The ruling, over Uber’s dispatching process, follows a legal challenge brought by a German taxi association.
In Germany, Uber’s ride-hailing business works exclusively with professional and licensed private-hire vehicle (PHV) companies — whose drivers and cars have the necessary licenses and permits to transport passengers. So the court ban essentially outlaws Uber’s current model in the country — unless it’s able to make changes to come into compliance.
Uber can appeal the Frankfurt court’s judgement, but did not respond when asked whether it intends to do so.
The ban is enforceable immediately. It’s not clear whether Uber will temporarily pause service in the market to come into compliance — it has not said it will do so, suggesting it intends to scramble to make changes while continuing to operate. But if it does that, it risks fines if it’s caught breaching the law in the meanwhile.
Per Reuters, the plaintiff in the case, Taxi Deutschland, has said it will seek immediate provisional enforcement — with the threat of fines of €250 per ride, or up to €250,000 per ride for repeated offences if Uber fails to make the necessary changes.
“We will assess the court’s ruling and determine next steps to ensure our services in Germany continue,” an Uber spokesperson said in a statement. “Working with licensed PHV operators and their professional drivers, we are committed to being a true partner to German cities for the long term.”
Among the issues identified by the court as violations of German law are Uber’s lack of a rental licence; rental drivers it uses to supply the driving service accepting jobs via the Uber app without first returning to their company’s headquarters; and rental drivers accepting jobs directly in the app without the jobs being previously received by their company.
Uber’s P2P ride-hailing offering has been effectively outlawed across Europe since a 2017 decision by the region’s top court, which judged it a transportation company, not merely a tech platform — which means its business is subject to PHV regulations in each EU Member State. Compliance costs have thus been piled onto its model in the region.
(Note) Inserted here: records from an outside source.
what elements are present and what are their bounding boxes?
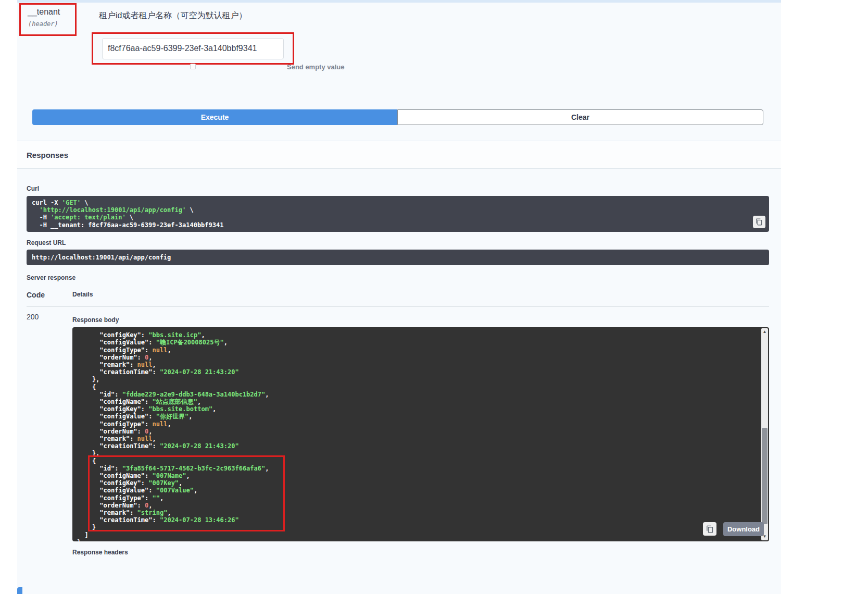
code-token: "configKey" xyxy=(77,405,141,413)
curl-label: Curl xyxy=(27,185,769,192)
code-token: "bbs.site.bottom" xyxy=(148,405,212,413)
code-token: -H __tenant: f8cf76aa-ac59-6399-23ef-3a1… xyxy=(32,221,223,229)
code-token: : xyxy=(130,361,137,368)
code-token: "configName" xyxy=(77,398,145,405)
code-line: "orderNum": 0, xyxy=(77,428,753,435)
execute-clear-row: Execute Clear xyxy=(32,109,763,125)
scrollbar[interactable]: ▲ ▼ xyxy=(761,328,768,540)
scrollbar-thumb[interactable] xyxy=(762,428,768,524)
code-line: "creationTime": "2024-07-28 21:43:20" xyxy=(77,442,753,450)
code-line: } xyxy=(77,539,753,541)
send-empty-value-checkbox[interactable] xyxy=(190,64,196,69)
code-token: ] xyxy=(77,531,89,539)
code-token: : xyxy=(141,331,148,339)
code-token: : xyxy=(148,413,156,420)
code-token: "2024-07-28 21:43:20" xyxy=(160,368,239,376)
code-token: : xyxy=(145,398,152,405)
code-token: "configValue" xyxy=(77,339,148,346)
response-body-label: Response body xyxy=(72,316,769,324)
parameter-location: (header) xyxy=(28,20,75,28)
code-token: , xyxy=(212,405,216,413)
code-token: , xyxy=(197,398,201,405)
code-token: , xyxy=(153,435,156,442)
clear-button[interactable]: Clear xyxy=(397,109,763,125)
code-token: { xyxy=(77,383,96,391)
server-response-table: Code Details 200 Response body "configKe… xyxy=(27,291,769,556)
code-token: : xyxy=(148,339,156,346)
annotation-box-tenant-input xyxy=(92,32,294,65)
code-token: "你好世界" xyxy=(156,413,188,420)
code-token: \ xyxy=(126,214,133,221)
code-token: "id" xyxy=(77,391,115,398)
code-line: "configKey": "bbs.site.icp", xyxy=(77,331,753,339)
code-token: : xyxy=(141,405,148,413)
code-token: null xyxy=(153,346,168,354)
code-token: curl -X xyxy=(32,199,62,206)
response-body-box: "configKey": "bbs.site.icp", "configValu… xyxy=(72,327,769,541)
code-token: null xyxy=(153,420,168,428)
response-headers-label: Response headers xyxy=(72,549,769,556)
code-token: "站点底部信息" xyxy=(153,398,197,405)
copy-response-button[interactable] xyxy=(703,522,716,536)
code-line: "remark": null, xyxy=(77,361,753,368)
code-token: : xyxy=(145,420,152,428)
code-token: "configType" xyxy=(77,346,145,354)
code-token: : xyxy=(137,354,145,361)
request-url-value: http://localhost:19001/api/app/config xyxy=(32,254,764,261)
code-line: { xyxy=(77,383,753,391)
code-line: "creationTime": "2024-07-28 21:43:20" xyxy=(77,368,753,376)
code-token: "configKey" xyxy=(77,331,141,339)
code-token: , xyxy=(265,391,269,398)
code-token: }, xyxy=(77,376,99,383)
request-url-box: http://localhost:19001/api/app/config xyxy=(27,250,769,265)
responses-section-header: Responses xyxy=(17,141,781,169)
code-line: "configType": null, xyxy=(77,346,753,354)
code-token: , xyxy=(224,339,228,346)
code-token: } xyxy=(77,539,81,541)
server-response-label: Server response xyxy=(27,274,769,281)
code-token: \ xyxy=(81,199,88,206)
code-token: , xyxy=(201,331,205,339)
code-line: "id": "fddae229-a2e9-ddb3-648a-3a140bc1b… xyxy=(77,391,753,398)
scrollbar-up-icon[interactable]: ▲ xyxy=(761,328,768,336)
code-line: "configValue": "赣ICP备20008025号", xyxy=(77,339,753,346)
execute-button[interactable]: Execute xyxy=(32,109,397,125)
code-line: "configValue": "你好世界", xyxy=(77,413,753,420)
section-divider xyxy=(17,0,781,3)
code-token: : xyxy=(115,391,122,398)
status-code: 200 xyxy=(27,313,72,556)
send-empty-value-label: Send empty value xyxy=(287,63,345,71)
code-token: : xyxy=(130,435,137,442)
parameter-description: 租户id或者租户名称（可空为默认租户） xyxy=(99,10,247,21)
code-token: "2024-07-28 21:43:20" xyxy=(160,442,239,450)
copy-curl-button[interactable] xyxy=(753,216,765,228)
code-token: "赣ICP备20008025号" xyxy=(156,339,224,346)
swagger-get-opblock: __tenant (header) 租户id或者租户名称（可空为默认租户） Se… xyxy=(17,0,781,594)
code-line: -H __tenant: f8cf76aa-ac59-6399-23ef-3a1… xyxy=(32,221,764,229)
code-line: ] xyxy=(77,531,753,539)
code-token: "orderNum" xyxy=(77,428,137,435)
download-button[interactable]: Download xyxy=(723,522,764,536)
request-url-label: Request URL xyxy=(27,239,769,246)
code-token: -H xyxy=(32,214,51,221)
copy-icon xyxy=(706,525,714,533)
code-line: curl -X 'GET' \ xyxy=(32,199,764,206)
code-line: "remark": null, xyxy=(77,435,753,442)
tenant-input[interactable] xyxy=(102,38,284,59)
code-token: : xyxy=(153,442,160,450)
code-column-header: Code xyxy=(27,291,72,306)
code-token: "remark" xyxy=(77,435,130,442)
code-token: "bbs.site.icp" xyxy=(148,331,201,339)
details-column-header: Details xyxy=(72,291,769,306)
code-line: }, xyxy=(77,376,753,383)
code-token: "creationTime" xyxy=(77,368,153,376)
code-token: , xyxy=(188,413,192,420)
parameter-name: __tenant xyxy=(28,7,75,17)
code-token: 'GET' xyxy=(62,199,81,206)
response-table-header: Code Details xyxy=(27,291,769,306)
code-token: null xyxy=(137,361,153,368)
response-details-cell: Response body "configKey": "bbs.site.icp… xyxy=(72,313,769,556)
code-line: "configKey": "bbs.site.bottom", xyxy=(77,405,753,413)
code-token: , xyxy=(153,361,156,368)
code-line: 'http://localhost:19001/api/app/config' … xyxy=(32,206,764,214)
Uber argues that reform of German transport law is needed to take account of digital business models and app-based dispatch. In the meanwhile, its business demonstrably remains vulnerable to legal challenges around PHVs regulations.
The Frankfurt court ruling also comes hard on the heels of a decision by London’s transport regulator not to renew Uber’s license to operate in the U.K. capital.
The city regulator found a “pattern of failures” which it said put “passenger safety and security at risk” — including unauthorised drivers being able to pick up passengers as though they were the booked driver in at least 14,000 trips.
In that case, Uber can continue to operate in London during the appeals process. The company submitted an appeal last week.